TASK PROMPT -
Write out only the lines from the line containing "Religious Education" to the end of the listing below, both included, exactly as they stand. Drop the pictures.
╭─ EXERCISE INPUTS
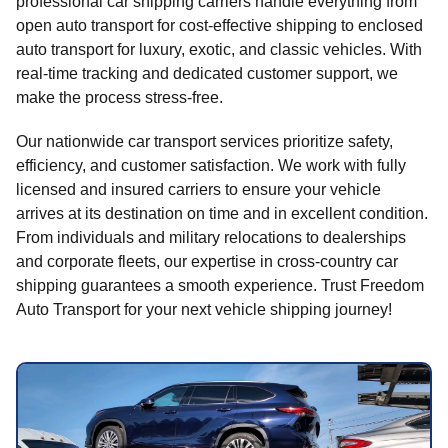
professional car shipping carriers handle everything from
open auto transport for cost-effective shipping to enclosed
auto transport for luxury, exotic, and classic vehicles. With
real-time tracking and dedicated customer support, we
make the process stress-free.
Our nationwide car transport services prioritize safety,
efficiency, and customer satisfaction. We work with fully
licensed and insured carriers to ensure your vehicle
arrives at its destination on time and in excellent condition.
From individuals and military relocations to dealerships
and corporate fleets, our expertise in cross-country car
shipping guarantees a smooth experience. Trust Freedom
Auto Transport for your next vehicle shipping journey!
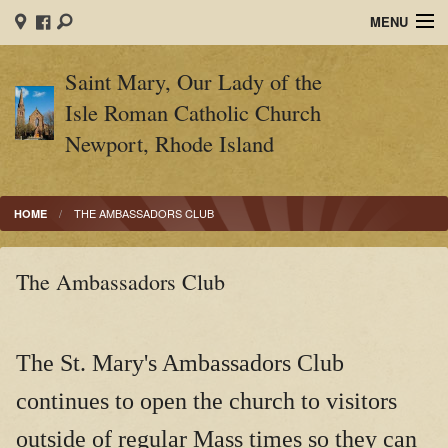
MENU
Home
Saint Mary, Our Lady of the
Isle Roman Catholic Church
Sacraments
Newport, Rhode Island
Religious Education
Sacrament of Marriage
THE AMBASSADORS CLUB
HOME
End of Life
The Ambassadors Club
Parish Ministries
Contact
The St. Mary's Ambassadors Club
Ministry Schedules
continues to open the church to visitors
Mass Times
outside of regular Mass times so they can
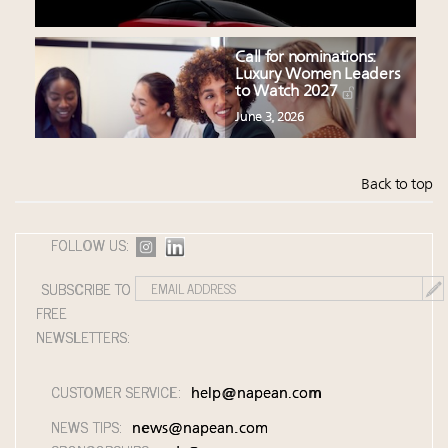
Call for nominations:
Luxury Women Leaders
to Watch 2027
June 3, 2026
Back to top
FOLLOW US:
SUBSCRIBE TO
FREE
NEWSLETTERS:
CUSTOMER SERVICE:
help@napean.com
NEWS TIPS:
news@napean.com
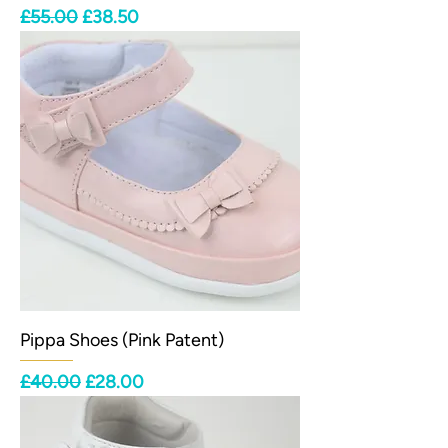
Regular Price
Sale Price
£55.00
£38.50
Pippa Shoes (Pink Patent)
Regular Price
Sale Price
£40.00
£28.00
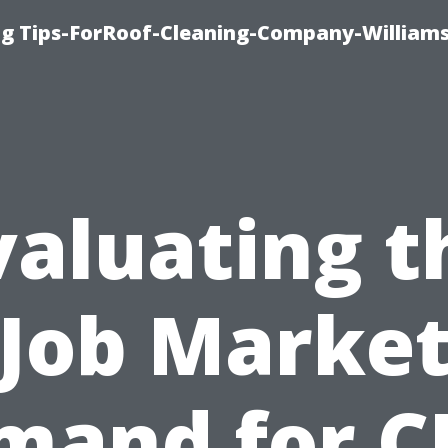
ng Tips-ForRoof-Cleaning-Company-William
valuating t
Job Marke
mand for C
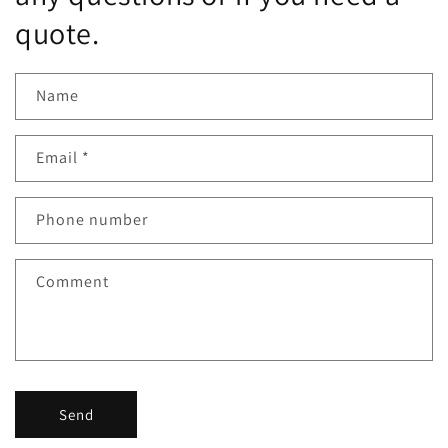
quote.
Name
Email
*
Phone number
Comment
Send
╰─
WRITTEN SOLUTION -
Religious Education
Sacrament of Marriage
THE AMBASSADORS CLUB
HOME
End of Life
The Ambassadors Club
Parish Ministries
Contact
The St. Mary's Ambassadors Club
Ministry Schedules
continues to open the church to visitors
Mass Times
outside of regular Mass times so they can
Call for nominations:
Luxury Women Leaders
to Watch 2027
June 3, 2026
Back to top
FOLLOW US:
SUBSCRIBE TO
FREE
NEWSLETTERS:
CUSTOMER SERVICE:
help@napean.com
NEWS TIPS:
news@napean.com
Regular Price
Sale Price
£55.00
£38.50
Pippa Shoes (Pink Patent)
Regular Price
Sale Price
£40.00
£28.00
ng Tips-ForRoof-Cleaning-Company-William
valuating t
Job Marke
mand for C
quote.
Name
Email
*
Phone number
Comment
Send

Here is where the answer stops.